= William Ireland Knapp =

William Ireland Knapp (New York March 10, 1835 – Paris December 5, 1908), was an American scholar of Spanish studies.

==Biography==
Knapp received his Bachelor of Arts in 1860, and taught at Colgate University. He was Professor of Ancient and Modern Languages at Vassar College from 1865 to 1867. After which time he travelled through England, France and Spain. In 1877 he was appointed Knight of the Order of Isabella the Catholic. That year he returned to America to teach at Yale University. While at Yale he taught at the renowned Spanish scholar Archer Milton Huntington, founder of the Hispanic Society of America.

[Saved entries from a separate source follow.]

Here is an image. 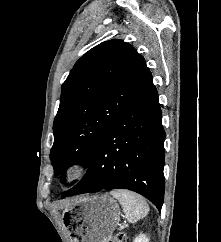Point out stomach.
<instances>
[{
	"label": "stomach",
	"mask_w": 221,
	"mask_h": 242,
	"mask_svg": "<svg viewBox=\"0 0 221 242\" xmlns=\"http://www.w3.org/2000/svg\"><path fill=\"white\" fill-rule=\"evenodd\" d=\"M67 210L71 242H108L120 220L119 205L108 194L81 196Z\"/></svg>",
	"instance_id": "obj_1"
}]
</instances>
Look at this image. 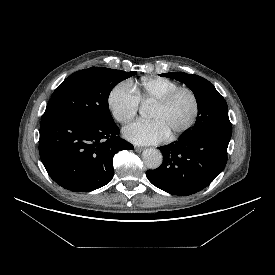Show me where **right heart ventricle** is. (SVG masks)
<instances>
[{
    "instance_id": "e07e8e85",
    "label": "right heart ventricle",
    "mask_w": 275,
    "mask_h": 275,
    "mask_svg": "<svg viewBox=\"0 0 275 275\" xmlns=\"http://www.w3.org/2000/svg\"><path fill=\"white\" fill-rule=\"evenodd\" d=\"M178 87L177 82L165 77H145L136 90L141 102L155 103Z\"/></svg>"
}]
</instances>
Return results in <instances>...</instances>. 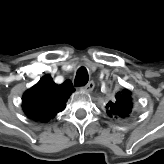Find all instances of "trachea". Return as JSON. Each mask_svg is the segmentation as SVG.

In 1892 he was appointed Professor of Spanish Language and Literature at the University of Chicago, where he served for three years.

==Works==
He republished the works of Juan Boscan (1875) and Diego Hurtado de Mendoza (1877).
He is the author of:
- Concise bibliography of Spanish grammars and dictionaries: from the earliest period to the definitive edition of the Academy's dictionary, 1490-1780 (Boston, 1884)
- Life, Writings, and Correspondence of George Borrow. Derived from Official and other Authentic Sources, London, 1899, 2 volumes and the reading of George Borrow (making him also expert in Basque studies).
- A grammar of the modern Spanish language as now written and spoken in the capital of Spain (1882?).